(Dataset entries)

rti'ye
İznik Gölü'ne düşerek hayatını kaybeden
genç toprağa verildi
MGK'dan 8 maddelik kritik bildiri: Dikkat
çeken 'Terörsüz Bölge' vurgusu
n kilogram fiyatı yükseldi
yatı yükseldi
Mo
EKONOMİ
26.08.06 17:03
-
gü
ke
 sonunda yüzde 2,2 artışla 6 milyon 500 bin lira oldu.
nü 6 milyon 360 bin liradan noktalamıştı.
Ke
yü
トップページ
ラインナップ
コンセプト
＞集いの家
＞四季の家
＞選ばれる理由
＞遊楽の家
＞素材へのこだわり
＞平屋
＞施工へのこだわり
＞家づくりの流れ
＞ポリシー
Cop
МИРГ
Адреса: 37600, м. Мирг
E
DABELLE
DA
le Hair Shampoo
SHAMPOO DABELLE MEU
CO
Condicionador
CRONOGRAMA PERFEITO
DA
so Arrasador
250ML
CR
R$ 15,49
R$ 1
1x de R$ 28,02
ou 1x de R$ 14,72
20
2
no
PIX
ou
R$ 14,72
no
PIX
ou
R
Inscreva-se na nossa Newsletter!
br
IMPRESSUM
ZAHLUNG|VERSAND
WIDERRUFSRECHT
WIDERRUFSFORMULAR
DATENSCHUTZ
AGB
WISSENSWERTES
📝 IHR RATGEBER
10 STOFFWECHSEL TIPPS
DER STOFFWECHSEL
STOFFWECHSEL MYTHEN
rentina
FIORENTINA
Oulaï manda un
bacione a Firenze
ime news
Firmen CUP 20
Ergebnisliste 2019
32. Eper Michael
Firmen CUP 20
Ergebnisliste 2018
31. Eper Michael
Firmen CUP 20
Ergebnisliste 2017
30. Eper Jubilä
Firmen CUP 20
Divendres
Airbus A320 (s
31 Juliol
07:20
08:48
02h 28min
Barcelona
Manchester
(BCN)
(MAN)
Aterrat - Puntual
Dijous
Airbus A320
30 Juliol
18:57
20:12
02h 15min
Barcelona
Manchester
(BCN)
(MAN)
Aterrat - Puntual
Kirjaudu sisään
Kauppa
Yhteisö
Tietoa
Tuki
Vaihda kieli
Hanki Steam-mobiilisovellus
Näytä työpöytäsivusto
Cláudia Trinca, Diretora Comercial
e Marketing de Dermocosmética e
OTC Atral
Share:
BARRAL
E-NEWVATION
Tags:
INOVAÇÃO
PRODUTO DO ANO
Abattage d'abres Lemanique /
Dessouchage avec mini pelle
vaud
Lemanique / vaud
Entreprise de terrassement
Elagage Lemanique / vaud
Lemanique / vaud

Action item —
Repeat all of the data exactly. Include every line.

Task result —
rti'ye
İznik Gölü'ne düşerek hayatını kaybeden
genç toprağa verildi
MGK'dan 8 maddelik kritik bildiri: Dikkat
çeken 'Terörsüz Bölge' vurgusu
n kilogram fiyatı yükseldi
yatı yükseldi
Mo
EKONOMİ
26.08.06 17:03
-
gü
ke
 sonunda yüzde 2,2 artışla 6 milyon 500 bin lira oldu.
nü 6 milyon 360 bin liradan noktalamıştı.
Ke
yü
トップページ
ラインナップ
コンセプト
＞集いの家
＞四季の家
＞選ばれる理由
＞遊楽の家
＞素材へのこだわり
＞平屋
＞施工へのこだわり
＞家づくりの流れ
＞ポリシー
Cop
МИРГ
Адреса: 37600, м. Мирг
E
DABELLE
DA
le Hair Shampoo
SHAMPOO DABELLE MEU
CO
Condicionador
CRONOGRAMA PERFEITO
DA
so Arrasador
250ML
CR
R$ 15,49
R$ 1
1x de R$ 28,02
ou 1x de R$ 14,72
20
2
no
PIX
ou
R$ 14,72
no
PIX
ou
R
Inscreva-se na nossa Newsletter!
br
IMPRESSUM
ZAHLUNG|VERSAND
WIDERRUFSRECHT
WIDERRUFSFORMULAR
DATENSCHUTZ
AGB
WISSENSWERTES
📝 IHR RATGEBER
10 STOFFWECHSEL TIPPS
DER STOFFWECHSEL
STOFFWECHSEL MYTHEN
rentina
FIORENTINA
Oulaï manda un
bacione a Firenze
ime news
Firmen CUP 20
Ergebnisliste 2019
32. Eper Michael
Firmen CUP 20
Ergebnisliste 2018
31. Eper Michael
Firmen CUP 20
Ergebnisliste 2017
30. Eper Jubilä
Firmen CUP 20
Divendres
Airbus A320 (s
31 Juliol
07:20
08:48
02h 28min
Barcelona
Manchester
(BCN)
(MAN)
Aterrat - Puntual
Dijous
Airbus A320
30 Juliol
18:57
20:12
02h 15min
Barcelona
Manchester
(BCN)
(MAN)
Aterrat - Puntual
Kirjaudu sisään
Kauppa
Yhteisö
Tietoa
Tuki
Vaihda kieli
Hanki Steam-mobiilisovellus
Näytä työpöytäsivusto
Cláudia Trinca, Diretora Comercial
e Marketing de Dermocosmética e
OTC Atral
Share:
BARRAL
E-NEWVATION
Tags:
INOVAÇÃO
PRODUTO DO ANO
Abattage d'abres Lemanique /
Dessouchage avec mini pelle
vaud
Lemanique / vaud
Entreprise de terrassement
Elagage Lemanique / vaud
Lemanique / vaud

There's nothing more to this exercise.